[Items listed in a dataset]
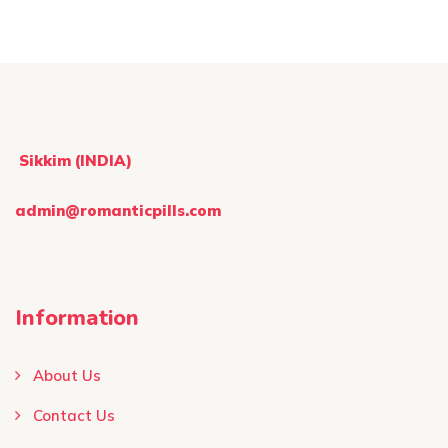
the
pag
product
page
Sikkim (INDIA)
admin@romanticpills.com
Information
About Us
Contact Us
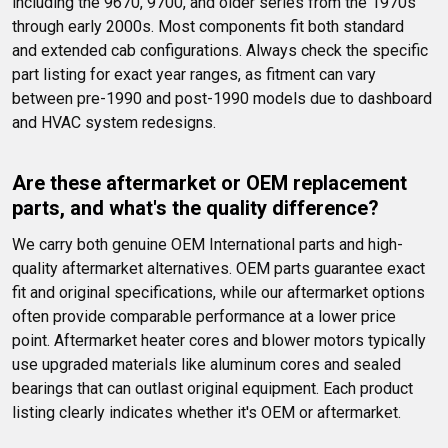
including the 9670, 9700, and older series from the 1970s 
through early 2000s. Most components fit both standard 
and extended cab configurations. Always check the specific 
part listing for exact year ranges, as fitment can vary 
between pre-1990 and post-1990 models due to dashboard 
and HVAC system redesigns.
Are these aftermarket or OEM replacement 
parts, and what's the quality difference?
We carry both genuine OEM International parts and high-
quality aftermarket alternatives. OEM parts guarantee exact 
fit and original specifications, while our aftermarket options 
often provide comparable performance at a lower price 
point. Aftermarket heater cores and blower motors typically 
use upgraded materials like aluminum cores and sealed 
bearings that can outlast original equipment. Each product 
listing clearly indicates whether it's OEM or aftermarket.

REQUIRED WORK -
The copy must match every line of the data exactly and contain no pictures.

EXERCISE RESULT -
the
pag
product
page
Sikkim (INDIA)
admin@romanticpills.com
Information
About Us
Contact Us
including the 9670, 9700, and older series from the 1970s 
through early 2000s. Most components fit both standard 
and extended cab configurations. Always check the specific 
part listing for exact year ranges, as fitment can vary 
between pre-1990 and post-1990 models due to dashboard 
and HVAC system redesigns.
Are these aftermarket or OEM replacement 
parts, and what's the quality difference?
We carry both genuine OEM International parts and high-
quality aftermarket alternatives. OEM parts guarantee exact 
fit and original specifications, while our aftermarket options 
often provide comparable performance at a lower price 
point. Aftermarket heater cores and blower motors typically 
use upgraded materials like aluminum cores and sealed 
bearings that can outlast original equipment. Each product 
listing clearly indicates whether it's OEM or aftermarket.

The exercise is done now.